- [PROBLEM STATEMENT]: Which lines run from the one containing "成有架構的視覺圖，例如心智圖、流程圖、魚骨圖、金字塔" to the end of the entries? Quote them exactly, and nothing else.

Saved data entries:
Start of Block

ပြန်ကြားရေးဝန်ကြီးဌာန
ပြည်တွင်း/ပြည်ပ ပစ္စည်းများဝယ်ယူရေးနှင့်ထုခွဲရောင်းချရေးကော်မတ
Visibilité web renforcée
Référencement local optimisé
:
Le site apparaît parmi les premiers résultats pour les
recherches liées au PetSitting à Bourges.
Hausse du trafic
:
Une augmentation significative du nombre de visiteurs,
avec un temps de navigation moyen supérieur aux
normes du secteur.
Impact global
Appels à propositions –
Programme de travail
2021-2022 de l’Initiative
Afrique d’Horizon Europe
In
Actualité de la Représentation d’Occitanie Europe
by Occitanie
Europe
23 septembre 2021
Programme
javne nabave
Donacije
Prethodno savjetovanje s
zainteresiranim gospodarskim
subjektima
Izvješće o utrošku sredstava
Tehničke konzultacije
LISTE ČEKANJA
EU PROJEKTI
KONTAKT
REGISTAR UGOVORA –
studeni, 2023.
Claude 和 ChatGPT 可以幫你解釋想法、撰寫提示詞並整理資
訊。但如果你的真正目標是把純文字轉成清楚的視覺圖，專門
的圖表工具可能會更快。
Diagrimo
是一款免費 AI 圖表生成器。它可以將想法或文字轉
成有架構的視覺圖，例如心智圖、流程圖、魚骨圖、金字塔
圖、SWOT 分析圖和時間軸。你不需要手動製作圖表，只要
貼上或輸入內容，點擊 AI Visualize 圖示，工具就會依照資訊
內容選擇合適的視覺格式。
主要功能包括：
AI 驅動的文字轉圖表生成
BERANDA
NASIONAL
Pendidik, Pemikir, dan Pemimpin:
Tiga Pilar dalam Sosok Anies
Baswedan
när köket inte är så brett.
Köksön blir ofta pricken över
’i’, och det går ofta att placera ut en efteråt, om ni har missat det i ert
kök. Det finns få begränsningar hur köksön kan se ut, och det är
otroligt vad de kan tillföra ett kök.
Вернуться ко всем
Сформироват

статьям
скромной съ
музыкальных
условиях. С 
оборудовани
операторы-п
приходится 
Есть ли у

End of Block

- [COMPLETED TASK]:
成有架構的視覺圖，例如心智圖、流程圖、魚骨圖、金字塔
圖、SWOT 分析圖和時間軸。你不需要手動製作圖表，只要
貼上或輸入內容，點擊 AI Visualize 圖示，工具就會依照資訊
內容選擇合適的視覺格式。
主要功能包括：
AI 驅動的文字轉圖表生成
BERANDA
NASIONAL
Pendidik, Pemikir, dan Pemimpin:
Tiga Pilar dalam Sosok Anies
Baswedan
när köket inte är så brett.
Köksön blir ofta pricken över
’i’, och det går ofta att placera ut en efteråt, om ni har missat det i ert
kök. Det finns få begränsningar hur köksön kan se ut, och det är
otroligt vad de kan tillföra ett kök.
Вернуться ко всем
Сформироват

статьям
скромной съ
музыкальных
условиях. С 
оборудовани
операторы-п
приходится 
Есть ли у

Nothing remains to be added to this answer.